## Directions
Retype all of the data shown below, keeping every character the same.

## Raw data
>>>>>

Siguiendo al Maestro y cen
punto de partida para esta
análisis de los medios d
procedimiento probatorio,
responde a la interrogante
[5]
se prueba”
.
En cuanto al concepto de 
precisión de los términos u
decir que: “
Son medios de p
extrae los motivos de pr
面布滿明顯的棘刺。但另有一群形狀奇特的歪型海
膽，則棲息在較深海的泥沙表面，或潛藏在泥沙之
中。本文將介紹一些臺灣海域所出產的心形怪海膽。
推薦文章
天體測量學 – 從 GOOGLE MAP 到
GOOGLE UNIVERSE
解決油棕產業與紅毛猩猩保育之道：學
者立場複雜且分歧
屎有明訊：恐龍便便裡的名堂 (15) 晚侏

<<<<<

## Task output
Siguiendo al Maestro y cen
punto de partida para esta
análisis de los medios d
procedimiento probatorio,
responde a la interrogante
[5]
se prueba”
.
En cuanto al concepto de 
precisión de los términos u
decir que: “
Son medios de p
extrae los motivos de pr
面布滿明顯的棘刺。但另有一群形狀奇特的歪型海
膽，則棲息在較深海的泥沙表面，或潛藏在泥沙之
中。本文將介紹一些臺灣海域所出產的心形怪海膽。
推薦文章
天體測量學 – 從 GOOGLE MAP 到
GOOGLE UNIVERSE
解決油棕產業與紅毛猩猩保育之道：學
者立場複雜且分歧
屎有明訊：恐龍便便裡的名堂 (15) 晚侏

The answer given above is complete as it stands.